Evolution of compact binary populations in globular clusters: A Boltzmann study. II. Introducing stochasticity

We continue the exploration that we began in Paper I of using the Boltzmann scheme to study the evolution of compact binary populations of globular clusters, introducing in this paper our method of handling the stochasticity inherent in the dynamical processes of binary formation, destruction, and hardening in globular clusters. We describe these stochastic processes as "Wiener processes," whereupon the Boltzmann equation becomes a stochastic partial differential equation, the solution of which involves the use of "It (o) over bar calculus" (this use being the first, to our knowledge, in this subject), in addition to ordinary calculus.

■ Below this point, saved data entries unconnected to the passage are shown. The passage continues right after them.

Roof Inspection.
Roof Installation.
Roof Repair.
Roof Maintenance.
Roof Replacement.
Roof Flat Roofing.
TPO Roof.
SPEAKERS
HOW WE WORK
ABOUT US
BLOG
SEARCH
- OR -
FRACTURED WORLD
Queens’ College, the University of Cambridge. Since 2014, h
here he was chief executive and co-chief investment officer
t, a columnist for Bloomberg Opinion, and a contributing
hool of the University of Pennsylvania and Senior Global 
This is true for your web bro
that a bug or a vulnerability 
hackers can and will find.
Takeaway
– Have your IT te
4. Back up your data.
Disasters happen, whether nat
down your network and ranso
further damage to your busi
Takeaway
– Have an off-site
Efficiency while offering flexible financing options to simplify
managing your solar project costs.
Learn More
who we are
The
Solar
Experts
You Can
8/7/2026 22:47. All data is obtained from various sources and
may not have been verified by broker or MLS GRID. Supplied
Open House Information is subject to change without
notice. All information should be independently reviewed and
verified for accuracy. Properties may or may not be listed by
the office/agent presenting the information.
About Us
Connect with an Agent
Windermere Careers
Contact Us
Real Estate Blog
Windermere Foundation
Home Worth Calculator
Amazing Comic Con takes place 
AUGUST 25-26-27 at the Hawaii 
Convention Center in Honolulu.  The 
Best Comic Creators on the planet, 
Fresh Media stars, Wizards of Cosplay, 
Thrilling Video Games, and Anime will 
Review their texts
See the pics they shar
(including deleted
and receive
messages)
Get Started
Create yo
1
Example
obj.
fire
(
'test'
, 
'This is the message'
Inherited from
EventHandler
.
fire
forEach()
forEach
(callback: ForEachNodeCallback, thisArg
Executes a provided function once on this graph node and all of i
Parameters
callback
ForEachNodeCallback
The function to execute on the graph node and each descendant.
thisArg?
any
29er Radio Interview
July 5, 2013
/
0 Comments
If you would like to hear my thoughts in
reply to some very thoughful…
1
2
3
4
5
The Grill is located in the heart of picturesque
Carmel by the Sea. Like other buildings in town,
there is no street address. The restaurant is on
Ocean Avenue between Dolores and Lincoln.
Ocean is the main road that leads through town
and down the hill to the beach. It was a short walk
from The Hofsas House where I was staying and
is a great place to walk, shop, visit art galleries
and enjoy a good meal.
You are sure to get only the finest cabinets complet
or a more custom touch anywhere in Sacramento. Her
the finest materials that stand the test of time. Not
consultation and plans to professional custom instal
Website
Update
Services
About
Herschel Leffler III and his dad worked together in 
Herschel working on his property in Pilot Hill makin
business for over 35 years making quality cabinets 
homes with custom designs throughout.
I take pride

As in Paper I, we focus on the evolution of (1) the number of X-ray binaries NXB in globular clusters and (2) the orbital period distribution of these binaries. We show that, although the details of the fluctuations in the above quantities differ from one "realization" to another of the stochastic processes, the general trends follow those found in the continuous-limit study of Paper I, and the average result over many such realizations is very close to the continuous-limit result. We investigate the dependence of N-XB found by these calculations on two essential globular cluster properties, namely, the star-star and star-binary encounter rate parameters Gamma and gamma, for which we coined the name "Verbunt parameters" in Paper I. We compare our computed results with those from Chandra observations of Galactic globular clusters, showing that the expected scalings of N-XB with the Verbunt parameters are in good agreement with those observed. We indicate additional features that can be incorporated into the scheme in the future, as well as how more elaborate problems can be tackled.